One document is alleged to have falsely asserted that the University of Georgia should pay Versant $487,982.88 to satisfy a debt owed to Alford’s own company, Allied Energy Services, LLC, located in Rockdale County. Alford allegedly forged a university employee’s signature on the document. Alford is alleged to have also perpetrated further receivables fraud involving Georgia Military College, Synovus and Inman Solar Inc. to obtain a total of about $2,200,000 for his Allied Energy Services company. Don Waters, chairman of the Georgia Board of Regents, related that “The allegations brought against Dean Alford, who resigned from the Board today, are shocking and deeply upsetting.
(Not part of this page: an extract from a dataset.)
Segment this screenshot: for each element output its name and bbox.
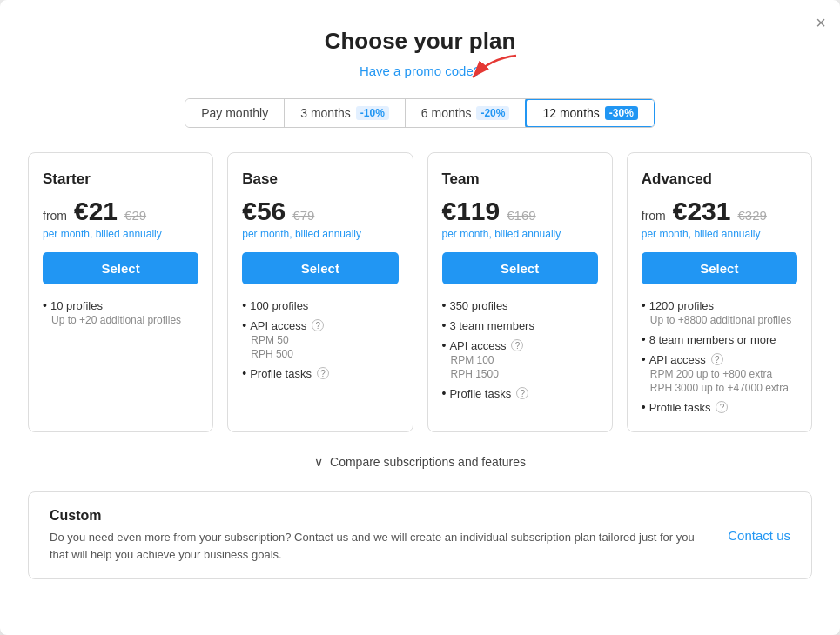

We will continue assisting law enforcement in any capacity necessary throughout the investigation.”

Later in October 2019, approximately 40 investors filed a lawsuit against Alford in federal court in the Middle District of Georgia, alleging Alford took $6 million from them through a Ponzi scheme. This was followed in January 2020 with a lawsuit against Alford by three Virginia residents filed in federal court in the Northern District of Georgia accusing Alford of failing to repay a total of $160,000.

On July 30, 2020, the U.S. Securities and Exchange Commission announced charges against Alford relating to a Ponzi scheme. Alford is accused of "defrauding at least 100 investors in his now-bankrupt energy development company, Allied Energy Services LLC." Alford was accused of using money he raised to make interest payments to earlier investors and for personal expenses, such as building a multi-million dollar home. Alford agreed to entry of a consent judgment that he violated federal anti-fraud laws by running the Ponzi scheme.

In 2021, Chief Superior Court Judge Robert F. Mumford sentenced the Alford to 15 years. He was to serve 8 years in prison and would spend the remainder on probation, but Alford was released early in October 2025. As a condition of his probation, Alford may not conduct any business with the State.

==Personal life==
Alford helped start the Miracle League, an organization that provides baseball fields for children with mental and physical disabilities, creating more than 240 baseball fields in the U.S. and Canada.
Alford’s third ex-wife, Debbie Dlugolenski Alford, the former head of the Georgia Lottery, filed for divorce in October 2019.